━━━ Dataset entries ━━━
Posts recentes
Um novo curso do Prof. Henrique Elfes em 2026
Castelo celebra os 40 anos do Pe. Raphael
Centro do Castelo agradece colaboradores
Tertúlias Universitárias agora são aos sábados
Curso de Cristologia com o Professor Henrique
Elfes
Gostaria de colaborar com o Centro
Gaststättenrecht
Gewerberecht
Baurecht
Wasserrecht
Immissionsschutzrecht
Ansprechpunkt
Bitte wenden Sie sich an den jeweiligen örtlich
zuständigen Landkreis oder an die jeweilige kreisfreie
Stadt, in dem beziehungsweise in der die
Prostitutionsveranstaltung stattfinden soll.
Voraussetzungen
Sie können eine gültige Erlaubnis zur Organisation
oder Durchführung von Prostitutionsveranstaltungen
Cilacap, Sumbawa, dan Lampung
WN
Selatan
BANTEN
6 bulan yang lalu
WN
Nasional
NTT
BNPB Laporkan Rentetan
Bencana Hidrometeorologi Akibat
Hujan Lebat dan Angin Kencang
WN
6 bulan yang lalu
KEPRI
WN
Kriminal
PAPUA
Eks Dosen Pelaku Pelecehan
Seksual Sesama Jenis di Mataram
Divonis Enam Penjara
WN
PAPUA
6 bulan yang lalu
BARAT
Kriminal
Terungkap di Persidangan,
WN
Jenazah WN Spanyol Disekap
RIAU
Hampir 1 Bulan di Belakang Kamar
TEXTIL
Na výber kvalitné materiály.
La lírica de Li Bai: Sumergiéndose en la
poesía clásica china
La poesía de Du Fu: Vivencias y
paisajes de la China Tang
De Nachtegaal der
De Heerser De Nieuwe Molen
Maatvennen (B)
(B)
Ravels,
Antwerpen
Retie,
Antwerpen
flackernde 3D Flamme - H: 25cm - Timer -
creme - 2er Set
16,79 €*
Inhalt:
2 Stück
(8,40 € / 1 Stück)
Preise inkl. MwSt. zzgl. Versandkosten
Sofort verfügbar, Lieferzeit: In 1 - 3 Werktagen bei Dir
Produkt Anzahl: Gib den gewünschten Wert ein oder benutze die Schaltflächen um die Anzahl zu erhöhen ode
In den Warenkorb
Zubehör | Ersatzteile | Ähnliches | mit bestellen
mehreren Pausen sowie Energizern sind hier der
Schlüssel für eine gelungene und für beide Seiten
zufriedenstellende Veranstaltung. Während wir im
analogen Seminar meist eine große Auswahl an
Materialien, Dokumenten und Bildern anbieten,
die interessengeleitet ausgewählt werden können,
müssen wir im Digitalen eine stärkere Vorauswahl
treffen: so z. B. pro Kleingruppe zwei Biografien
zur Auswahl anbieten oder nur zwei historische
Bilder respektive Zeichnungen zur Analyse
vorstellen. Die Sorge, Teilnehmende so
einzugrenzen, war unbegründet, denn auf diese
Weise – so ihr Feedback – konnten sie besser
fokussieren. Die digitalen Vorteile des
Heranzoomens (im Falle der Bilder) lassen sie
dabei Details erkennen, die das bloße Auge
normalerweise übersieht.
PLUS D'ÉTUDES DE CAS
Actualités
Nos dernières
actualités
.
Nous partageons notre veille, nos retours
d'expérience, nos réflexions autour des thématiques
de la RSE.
━━━
Begin at the line above that has "Zubehör | Ersatzteile" and stop after the line that has "zur Auswahl anbieten", copying each line exactly and adding nothing else.

Zubehör | Ersatzteile | Ähnliches | mit bestellen
mehreren Pausen sowie Energizern sind hier der
Schlüssel für eine gelungene und für beide Seiten
zufriedenstellende Veranstaltung. Während wir im
analogen Seminar meist eine große Auswahl an
Materialien, Dokumenten und Bildern anbieten,
die interessengeleitet ausgewählt werden können,
müssen wir im Digitalen eine stärkere Vorauswahl
treffen: so z. B. pro Kleingruppe zwei Biografien
zur Auswahl anbieten oder nur zwei historische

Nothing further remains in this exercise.